Great writeup! Some days I feel similarly about Ember.
This is like Apple's marketing, except without the product and aimed at developers.
What I learned from doing it that way is that there's a level of process abstraction which is higher than "best practices" but lower than pure CS theory. It's the level at which documents like 12factor.net are. The best word I've found that describes it is "opinionated". You want software that's opinionated enough to drive design decisions but not so much that it dictates them.
People are very proud of this sort of understanding because it is hard-won. When you look at 12factor.net, if you haven't been developing for awhile, you might not understand just how useful a document it is. You might be thinking top-down rather than bottom-up. But if you're like me, you've seen lots of anti-patterns in the things you've built and long for a way to get them out of your apps.
That's where frameworks come in. They make decisions for you that cut back on those anti-patterns. Very useful if that's what you're looking for. When I first started building, I found Rails to be too much bloat, too complex, so I used Sinatra. Now I have a large project that I'm finishing up, and I wish now I'd used Rails. You can build an opinionated Sinatra app, but why when you could just use Rails?
You don't think you need someone else to make decisions for you, until you do.
Let's consider also the simple fact that ALL client-side MVC frameworks are JavaScript (unless they are precompiler-based, which none of the big ones really are, currently). The fact that all of them are based on the same language, the massive cracks in server-side systems that are further exacerbated by language idiosyncrasies are reduced significantly.
> I've seen [the problems that occur when you're working
> with an immature ecosystem] before. I started with Rails
> in 2006. It was difficult in the earlier years. It has
> only really matured in the past 3 years. I think Rails
> 3.1 really embodies everything you need to make a
> certain class of web applications. Ember and its
> ecosystem are so far off.
Using rails as our yardstick: Rails Releases Ember.js
--------------------- --------------------------
3.1.0 August 31, 2011 Now + 6.5 Years (End 2020)

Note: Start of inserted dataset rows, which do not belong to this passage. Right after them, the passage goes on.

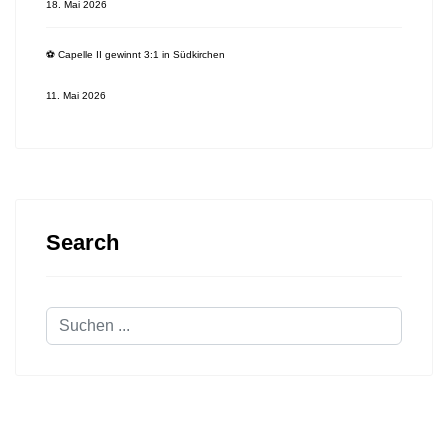
18. Mai 2026
⚽️ Capelle II gewinnt 3:1 in Südkirchen
11. Mai 2026
Search
Suchen
...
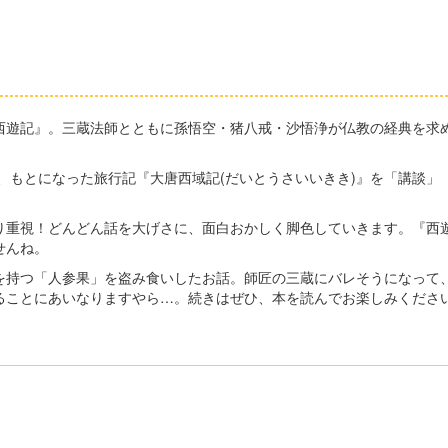
遊記』。三蔵法師とともに孫悟空・猪八戒・沙悟浄が仏教の経典を求め
、もとになった旅行記『大唐西域記(だいとうさいいきき)』を「講談
重視！どんどん話を大げさに、面白おかしく脚色していきます。『西
せんね。
持つ「人参果」を盗み食いしたお話。師匠の三蔵にバレそうになって
ることにあいなりますやら…。続きはぜひ、本を読んでお楽しみくださ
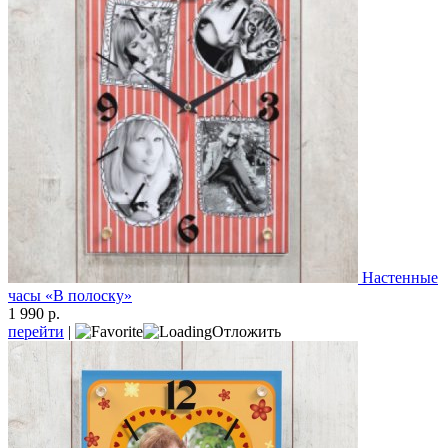
Настенные
часы «В полоску»
1 990 р.
перейти
|
Отложить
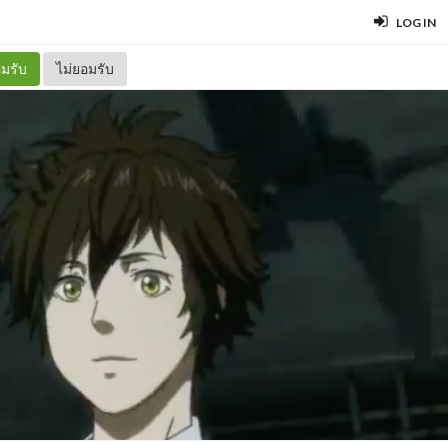
LOG IN
มรับ
ไม่ยอมรับ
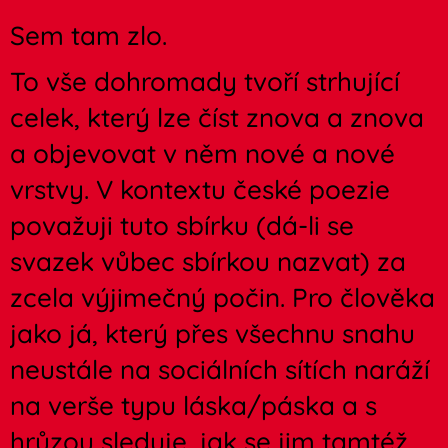
Sem tam zlo.
To vše dohromady tvoří strhující
celek, který lze číst znova a znova
a objevovat v něm nové a nové
vrstvy. V kontextu české poezie
považuji tuto sbírku (dá-li se
svazek vůbec sbírkou nazvat) za
zcela výjimečný počin. Pro člověka
jako já, který přes všechnu snahu
neustále na sociálních sítích naráží
na verše typu láska/páska a s
hrůzou sleduje, jak se jim tamtéž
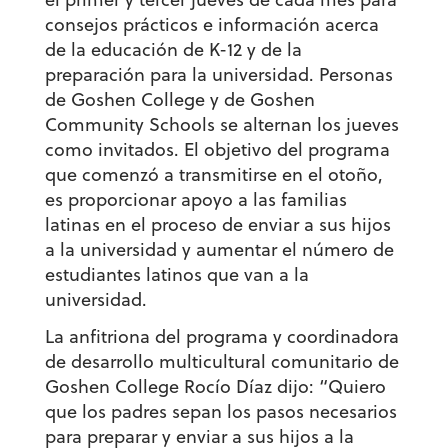
consejos prácticos e información acerca
de la educación de K-12 y de la
preparación para la universidad. Personas
de Goshen College y de Goshen
Community Schools se alternan los jueves
como invitados. El objetivo del programa
que comenzó a transmitirse en el otoño,
es proporcionar apoyo a las familias
latinas en el proceso de enviar a sus hijos
a la universidad y aumentar el número de
estudiantes latinos que van a la
universidad.
La anfitriona del programa y coordinadora
de desarrollo multicultural comunitario de
Goshen College Rocío Díaz dijo: “Quiero
que los padres sepan los pasos necesarios
para preparar y enviar a sus hijos a la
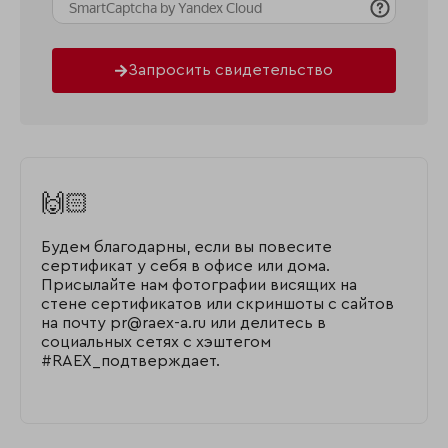
Запросить свидетельство
🙌🏻
Будем благодарны, если вы повесите
сертификат у себя в офисе или дома.
Присылайте нам фотографии висящих на
стене сертификатов или скриншоты с сайтов
на почту pr@raex-a.ru или делитесь в
социальных сетях с хэштегом
#RAEX_подтверждает.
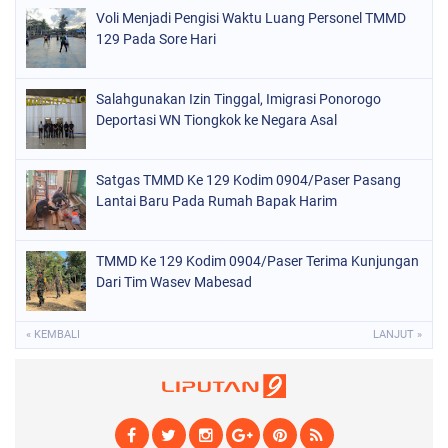
Voli Menjadi Pengisi Waktu Luang Personel TMMD
129 Pada Sore Hari
Salahgunakan Izin Tinggal, Imigrasi Ponorogo
Deportasi WN Tiongkok ke Negara Asal
Satgas TMMD Ke 129 Kodim 0904/Paser Pasang
Lantai Baru Pada Rumah Bapak Harim
TMMD Ke 129 Kodim 0904/Paser Terima Kunjungan
Dari Tim Wasev Mabesad
« KEMBALI
LANJUT »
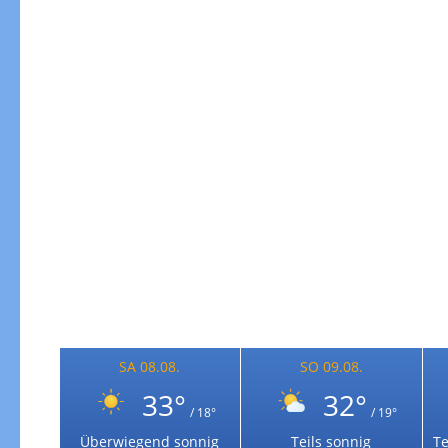
Windgeschwindigkeiten
SA 08.08.
SO 09.08.
33°
32°
/ 18°
/ 19°
Windgeschwindigkeiten in 3h
Überwiegend sonnig
Teils sonnig
Te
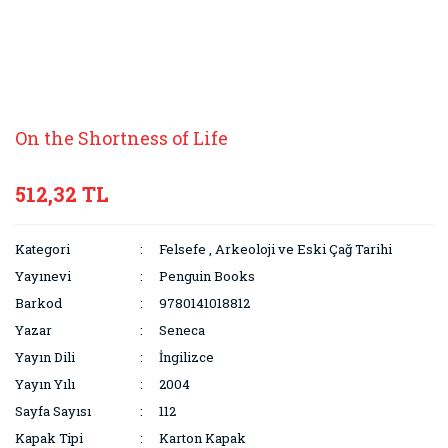
On the Shortness of Life
512,32 TL
Kategori
Felsefe
,
Arkeoloji ve Eski Çağ Tarihi
Yayınevi
Penguin Books
Barkod
9780141018812
Yazar
Seneca
Yayın Dili
İngilizce
Yayın Yılı
2004
Sayfa Sayısı
112
Kapak Tipi
Karton Kapak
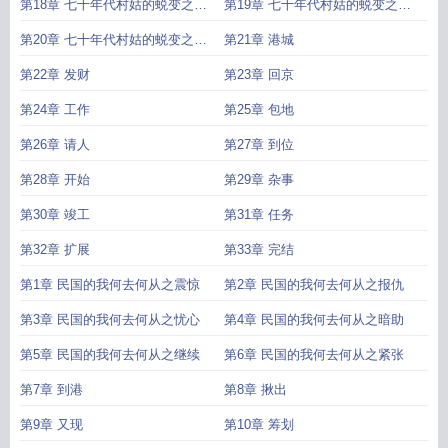
惊
回
第18章 七十年代村姑的蜕变之上
第19章 七十年代村姑的蜕变之归
学
来
第20章 七十年代村姑的蜕变之相
第21章 港城
见
第22章 发财
第23章 回京
第24章 工作
第25章 包地
第26章 请人
第27章 到位
第28章 开始
第29章 杂事
第30章 竣工
第31章 任务
第32章 扩展
第33章 完结
第1章 民国的我何去何从之震惊
第2章 民国的我何去何从之报仇
第3章 民国的我何去何从之忧心
第4章 民国的我何去何从之暗助
第5章 民国的我何去何从之继续
第6章 民国的我何去何从之紧张
第7章 到港
第8章 揪出
第9章 又现
第10章 筹划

3.0.0 August 29, 2010 Now + 5.5 Years (End 2019)
2.0.0 December 6, 2007 Now + 2 Years (Mid 2015)
1.0.0 December 13, 2005 Now (Mid 2013)
So starting an Ember.js project today is like starting a Rails app in 2005. Probably too much headache to take on for six month to a year long projects, but if you're looking at a 2-3 year timeframe and Ember.js gives you a technology advantage over other frameworks, then it might a good time to try it.Ember is really cute and charming. When it works it is all magic - but when it doesn't it is way harder to figure out what is wrong.
So far, Angular seems to have a stronger foundation and will eventually catch up in beauty.